At the 1937 Autumn Council at Battle Creek those who attended a lecture at the sanitarium heard the speaker—our old associate—tell of the personality in the grass, by which the tender blade reared up again after a foot, in stepping across the lawn, had crushed the blade to the earth. So would the Hindu philosophy of nature tell it. In the book, "Advanced Course in Yogi Philosophy," the Yogi Ramacharaka says:


"The Grani Yogi sees Intelligence in everything, from the mineral to man...Each little cell contains intelligence, or mind, which works along unconscious lines, and builds up the plant. Our bodies are built up in the same way.
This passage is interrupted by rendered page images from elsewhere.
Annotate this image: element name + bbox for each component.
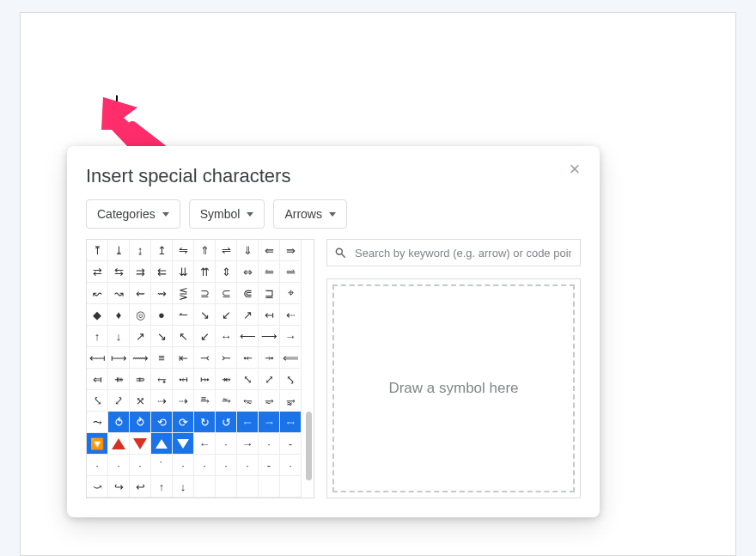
character-cell[interactable]: ⟸ xyxy=(280,347,302,369)
character-cell[interactable]: ⇊ xyxy=(173,261,194,283)
character-cell[interactable]: ↔ xyxy=(216,326,237,347)
character-cell[interactable]: ↗ xyxy=(130,326,151,347)
character-cell[interactable]: ⥵ xyxy=(280,390,302,412)
character-cell[interactable]: ⥆ xyxy=(151,369,173,390)
character-cell[interactable] xyxy=(216,476,237,498)
character-cell[interactable]: · xyxy=(173,455,194,476)
character-cell[interactable]: ⇉ xyxy=(130,261,151,283)
character-cell[interactable]: ⤣ xyxy=(280,369,302,390)
character-cell[interactable]: ⇜ xyxy=(130,283,151,304)
character-cell[interactable]: ↨ xyxy=(130,240,151,261)
character-cell[interactable]: ⥴ xyxy=(259,390,280,412)
character-cell[interactable]: ⤻ xyxy=(87,476,108,498)
character-cell[interactable]: · xyxy=(259,433,280,455)
character-cell[interactable]: ⤥ xyxy=(87,390,108,412)
character-cell[interactable]: ⇤ xyxy=(173,347,194,369)
character-cell[interactable]: ⟻ xyxy=(87,347,108,369)
character-cell[interactable]: ⋚ xyxy=(173,283,194,304)
character-cell[interactable]: ⟼ xyxy=(108,347,130,369)
search-input[interactable] xyxy=(353,246,573,260)
character-cell[interactable]: ⇠ xyxy=(280,304,302,326)
character-cell[interactable]: ⤳ xyxy=(87,412,108,433)
character-cell[interactable]: ↝ xyxy=(108,283,130,304)
character-cell[interactable]: ≡ xyxy=(151,347,173,369)
grid-scrollbar[interactable] xyxy=(306,412,312,480)
character-cell[interactable]: ↜ xyxy=(87,283,108,304)
character-cell[interactable]: ⤟ xyxy=(173,369,194,390)
character-cell[interactable]: ⇌ xyxy=(216,240,237,261)
character-cell[interactable]: → xyxy=(237,433,259,455)
character-cell[interactable]: ⇔ xyxy=(237,261,259,283)
character-cell[interactable]: ⥬ xyxy=(280,261,302,283)
character-cell[interactable]: ↺ xyxy=(216,412,237,433)
character-cell[interactable]: ⤆ xyxy=(87,369,108,390)
character-cell[interactable]: ⇑ xyxy=(194,240,216,261)
character-cell[interactable]: · xyxy=(108,455,130,476)
character-cell[interactable]: · xyxy=(194,455,216,476)
character-cell[interactable]: ⟿ xyxy=(130,347,151,369)
character-cell[interactable]: · xyxy=(280,455,302,476)
character-cell[interactable]: ⤁ xyxy=(108,369,130,390)
character-cell[interactable]: ↖ xyxy=(173,326,194,347)
character-cell[interactable]: ⥇ xyxy=(216,369,237,390)
character-cell[interactable]: · xyxy=(130,455,151,476)
character-cell[interactable]: ⇛ xyxy=(280,240,302,261)
character-cell[interactable]: ⥁ xyxy=(130,412,151,433)
character-cell[interactable] xyxy=(151,433,173,455)
character-cell[interactable]: ⤒ xyxy=(87,240,108,261)
character-cell[interactable]: ⌖ xyxy=(280,283,302,304)
character-cell[interactable]: ⟲ xyxy=(151,412,173,433)
character-cell[interactable]: ⇄ xyxy=(87,261,108,283)
character-cell[interactable]: ⋐ xyxy=(237,283,259,304)
character-cell[interactable]: ⇝ xyxy=(151,283,173,304)
character-cell[interactable]: ⇓ xyxy=(237,240,259,261)
character-cell[interactable]: ↓ xyxy=(108,326,130,347)
character-cell[interactable]: ↥ xyxy=(151,240,173,261)
character-cell[interactable]: ↘ xyxy=(151,326,173,347)
search-field[interactable] xyxy=(326,239,581,266)
character-cell[interactable]: · xyxy=(216,433,237,455)
character-cell[interactable]: ˙ xyxy=(151,455,173,476)
character-cell[interactable] xyxy=(280,476,302,498)
character-cell[interactable]: - xyxy=(280,433,302,455)
character-cell[interactable]: ⟺ xyxy=(280,412,302,433)
character-cell[interactable] xyxy=(237,476,259,498)
character-cell[interactable]: ⟹ xyxy=(259,412,280,433)
character-cell[interactable]: ⊇ xyxy=(194,283,216,304)
character-cell[interactable]: - xyxy=(259,455,280,476)
character-cell[interactable]: ⤚ xyxy=(216,347,237,369)
character-cell[interactable]: ↙ xyxy=(194,326,216,347)
character-cell[interactable]: ⟶ xyxy=(259,326,280,347)
character-cell[interactable]: · xyxy=(87,455,108,476)
character-cell[interactable]: ⟸ xyxy=(237,412,259,433)
character-cell[interactable]: ↼ xyxy=(173,304,194,326)
character-cell[interactable]: ↑ xyxy=(151,476,173,498)
character-cell[interactable]: → xyxy=(280,326,302,347)
character-cell[interactable]: ◆ xyxy=(87,304,108,326)
character-cell[interactable] xyxy=(194,476,216,498)
character-cell[interactable]: ↑ xyxy=(87,326,108,347)
character-cell[interactable]: ⟵ xyxy=(237,326,259,347)
character-cell[interactable]: ↩ xyxy=(130,476,151,498)
categories-dropdown[interactable]: Categories xyxy=(86,199,180,229)
character-cell[interactable]: ⥳ xyxy=(237,390,259,412)
character-cell[interactable]: ↓ xyxy=(173,476,194,498)
character-cell[interactable]: ⊒ xyxy=(259,283,280,304)
character-cell[interactable]: ⇇ xyxy=(151,261,173,283)
character-cell[interactable]: ⇕ xyxy=(216,261,237,283)
character-cell[interactable]: ⤢ xyxy=(259,369,280,390)
character-cell[interactable] xyxy=(130,433,151,455)
character-cell[interactable]: ⇢ xyxy=(151,390,173,412)
character-cell[interactable]: ← xyxy=(194,433,216,455)
character-cell[interactable]: ⥀ xyxy=(108,412,130,433)
character-cell[interactable]: ⤞ xyxy=(259,347,280,369)
character-cell[interactable]: ⤙ xyxy=(194,347,216,369)
character-cell[interactable] xyxy=(173,433,194,455)
character-cell[interactable]: · xyxy=(237,455,259,476)
character-cell[interactable]: ● xyxy=(151,304,173,326)
character-cell[interactable]: ↗ xyxy=(237,304,259,326)
character-cell[interactable]: ⇆ xyxy=(108,261,130,283)
character-cell[interactable]: ⤦ xyxy=(108,390,130,412)
character-cell[interactable] xyxy=(108,433,130,455)
character-cell[interactable]: ⤓ xyxy=(108,240,130,261)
There is Intelligence in everything—and it all emanates from the Absolute."

This was really the doctrine that Seventh-day Adventists were asked to accept as advanced light. In the Delineator interview our former associate was quoted as having outgrown the anthropomorphic conception of God. "My God,' he says simply today, "is the personal but universal intelligence that pervades the heights and the depths and the farthermost reaches of the universe.'"

As a man can work only where he is personally, so this teaching really conceives that God must be limited. If His power is to work in the leaf and tree, then God must be personally in leaf and tree. Thus pantheism would make God like man—notwithstanding this talk about outgrowing the anthropomorphic idea of the old-fashion Bible believer. It misses the blessed truth that fills all Scripture, that our God in the heavens speaks power by His word. He created the heavens and the earth by His word. "He spake, and it was." He upholds all things, "by the word of His power." His Spirit speaks to hearts. His angels are everywhere at work for Him, going to and fro from His throne. In these ways—by the sending forth of His agencies—the Bible teaches that He is working everywhere in the universe, His power manifested in all creation. It is by His power that He is present everywhere. It is not that one "outgrows" this simple Bible conception when he goes into the mazes of pantheism. One simply loses the revealed knowledge of God and slips back into the age-old religion of primitive Animism, that peoples all living things with divine all-pervading Personality. The encyclopedia describes the primitive pantheist as conceiving that all living things are "endowed like himself with will and personality." (Hastings' Ency., art. "Animism")

It was into this maze of mysticism that primitive men fell when they forgot God as the Creator, Whose throne is in heaven. Into this mysticism, which has darkened the outlook and the life for pagan peoples through the ages, we were invited to take a plunge in those days of controversy.